Al che, leggiadro, senza dare nell’occhio osservo le gambe di una donna al bar, sognando di essere la sua schiuma del cappuccino che, dolce e sinuosa, s’infila nel suo “interstizio labiale”, quella corpulenta materia appiccicaticcia e “densa”, penetrante nella sua lingua delicata e soffice nel mescersi alle nostre papille gustative al fiorir della sera rossa come la sua voglia incendiaria. Rosso/a di sera e bel tempo si spera. Un tempo di “ritmo” andante con moto, saltellante e sussultante, galoppante e “infervorante”, focosamente “liquidante”. Ah ah.

 

Al che, sempre stamane, chissà perché rileggo il mio libro Hollywood bianca e inevitabilmente capisco di essere un genio. Un po’ del cazzo ma avercene…
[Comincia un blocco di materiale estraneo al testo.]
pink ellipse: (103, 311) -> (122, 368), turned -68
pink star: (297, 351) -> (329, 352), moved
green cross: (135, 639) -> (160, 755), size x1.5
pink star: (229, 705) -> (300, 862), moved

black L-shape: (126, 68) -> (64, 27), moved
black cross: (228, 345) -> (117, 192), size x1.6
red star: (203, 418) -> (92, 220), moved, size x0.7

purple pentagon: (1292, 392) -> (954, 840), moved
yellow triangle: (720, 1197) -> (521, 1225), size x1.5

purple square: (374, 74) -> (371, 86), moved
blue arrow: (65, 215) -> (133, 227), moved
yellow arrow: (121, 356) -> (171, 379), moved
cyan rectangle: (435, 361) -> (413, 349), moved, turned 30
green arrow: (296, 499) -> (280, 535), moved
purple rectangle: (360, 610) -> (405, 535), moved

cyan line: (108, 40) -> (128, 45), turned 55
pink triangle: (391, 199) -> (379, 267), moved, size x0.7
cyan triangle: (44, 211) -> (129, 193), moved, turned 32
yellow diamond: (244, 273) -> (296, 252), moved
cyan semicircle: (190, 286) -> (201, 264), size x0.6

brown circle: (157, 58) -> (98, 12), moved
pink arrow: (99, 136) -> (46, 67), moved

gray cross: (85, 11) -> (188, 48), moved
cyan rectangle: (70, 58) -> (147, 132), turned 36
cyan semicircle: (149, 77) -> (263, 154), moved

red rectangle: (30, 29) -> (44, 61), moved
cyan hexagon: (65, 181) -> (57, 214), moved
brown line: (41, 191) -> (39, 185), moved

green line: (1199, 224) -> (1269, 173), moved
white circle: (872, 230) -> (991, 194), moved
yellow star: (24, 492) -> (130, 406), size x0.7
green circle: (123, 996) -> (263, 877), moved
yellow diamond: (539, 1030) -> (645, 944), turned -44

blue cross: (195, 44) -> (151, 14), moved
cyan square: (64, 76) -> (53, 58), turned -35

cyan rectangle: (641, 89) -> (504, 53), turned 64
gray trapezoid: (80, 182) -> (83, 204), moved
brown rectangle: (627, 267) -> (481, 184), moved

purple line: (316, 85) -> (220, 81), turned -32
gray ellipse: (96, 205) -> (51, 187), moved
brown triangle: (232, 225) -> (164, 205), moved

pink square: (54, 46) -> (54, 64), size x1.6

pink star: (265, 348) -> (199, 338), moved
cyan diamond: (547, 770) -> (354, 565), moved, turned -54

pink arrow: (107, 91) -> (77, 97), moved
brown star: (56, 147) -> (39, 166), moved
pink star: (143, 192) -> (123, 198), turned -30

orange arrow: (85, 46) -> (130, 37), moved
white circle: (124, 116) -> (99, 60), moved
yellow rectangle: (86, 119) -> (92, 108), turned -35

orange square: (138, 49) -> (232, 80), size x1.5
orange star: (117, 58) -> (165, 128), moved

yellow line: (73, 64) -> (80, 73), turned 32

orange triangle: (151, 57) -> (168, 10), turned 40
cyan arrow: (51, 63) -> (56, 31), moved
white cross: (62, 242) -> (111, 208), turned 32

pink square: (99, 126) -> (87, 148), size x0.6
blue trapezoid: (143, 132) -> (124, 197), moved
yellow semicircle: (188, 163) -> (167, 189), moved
Un uomo avvoltolato dentro un camice di marmo, faglia bluastra che spacca la luce come il nevischio dentro la nebbia del mattino, quando le rondini volano alte ma il sonno dell’uomo sobrio non coglie il fruscio del vento. Un uomo venne nel mio sordido locale, aveva l’anima timorata di ap­parir fuori luogo, lui, uomo messianico delle conserve, uomo che compra i vetri che rinchiudono gialle sostanze liofilizzate, uomo che quando è notte va a dormire per essere in forma il giorno dopo, uomo che ascolta una canzone solo per il ritmo e poi riparte verso un ripostiglio buio in cui si alleva la polvere delle scarpe ferme, verso il lido decadente di un mare che ha perso il blu cobalto.